Hacia las dos sonó el móvil de Elinborg.

– ¿Estás allá arriba? -preguntó una voz oscura, que ella reconoció al momento.

– ¿Dónde estás tú?

– Me he retrasado un poco. ¿Estás en el solar?

– Sí.

– ¿Ves los arbustos? Creo que son groselleros. Están a unos treinta metros al este del solar, casi en línea recta, hacia el sur.

– ¿Groselleros? -Elinborg forzó la vista buscando los árboles-. Sí -dijo-, los veo.

– Los plantaron allí hace muchísimo tiempo.

– Sí.

– Entérate de por qué. Si alguien vivió allí, si hubo antiguamente alguna casa… Pásate por Urbanismo y que te den planos de la zona, y también fotos aéreas, si las tienen. Habría que estudiar documentos desde principios del siglo hasta mil novecientos sesenta, por lo menos. Incluso más.

– ¿Crees que pudo haber una casa aquí, en la colina? -dijo Elinborg mirando a su alrededor, intentando no dejar traslucir su escepticismo.

– Creo que tendríamos que comprobarlo. ¿Qué hace Sigurdur Óli?

– Está repasando las desapariciones registradas desde después de la guerra, para empezar por algún sitio. Te estuvo esperando. Dijo que a ti te divertían mucho los estudios de ese tipo.

– He hablado con Skarphédinn, y me dijo que recordaba un campamento allí enfrente, al sur, en Grafarholt, durante la guerra. Donde ahora está el campo de golf.

– ¿Un campamento?

– Un campamento británico o norteamericano. Alojamientos militares. Barracones. No recordaba el nombre. Tendrías que mirar eso también. Comprueba si los ingleses denunciaron alguna desaparición en aquel campamento. O los americanos que los reemplazaron.

– ¿Los ingleses? ¿Los americanos? ¿Durante la guerra? Espera un momento, ¿y dónde averiguo yo todo eso? -preguntó Elinborg confundida-. ¿Cuándo los sustituyeron los americanos?

– En 1941. Pudo tratarse de un almacén de intendencia. O eso creía Skarphédinn, por lo menos. Habría que mirar si hubo casitas de veraneo en la colina y los alrededores, y alguna desaparición relacionada con ellas, ya fuera historia o sospecha.

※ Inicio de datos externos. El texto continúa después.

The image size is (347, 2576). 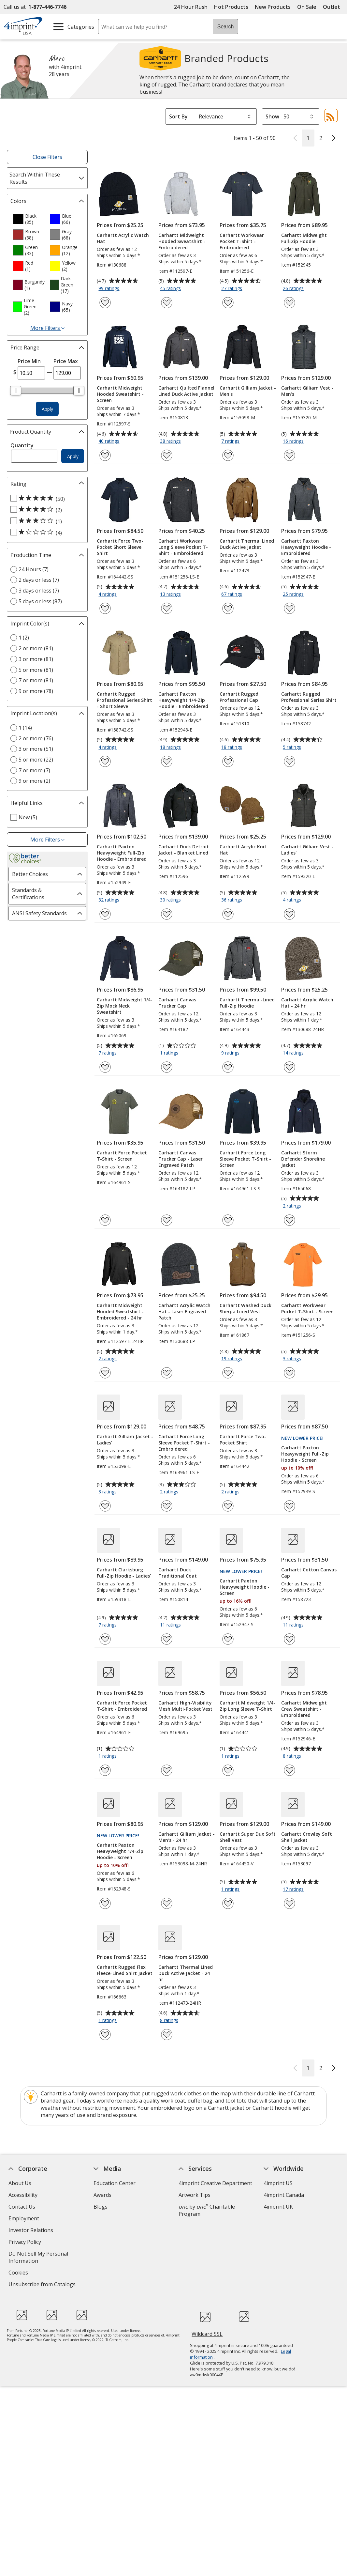 What do you see at coordinates (273, 6) in the screenshot?
I see `New Products` at bounding box center [273, 6].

Tenemos que hablar con la gente de los bungalows de las proximidades.

– Es un trabajo enorme sólo por unos huesos viejos -dijo Elinborg con fastidio, dando una patada en el suelo y levantando polvo-. ¿Y qué estás haciendo tú? -preguntó en tono de reproche.

– Nada divertido -dijo Erlendur, y cortó la comunicación.

Había llamado a Emergencias al ver que no lograba que Eva volviera en sí, caída en el suelo de la vieja maternidad. Encontró el pulso débil y la cubrió con su abrigo e intentó atenderla lo mejor que supo, aunque no se atrevió a moverla. Antes de que pudiera darse cuenta, allí estaba la misma ambulancia que había acudido a Tryggvagata, y el mismo médico a bordo. Alzaron cuidadosamente a Eva Lind sobre una camilla que introdujeron en el vehículo y él recorrió en su coche a toda velocidad el breve trecho que quedaba hasta la admisión de Urgencias.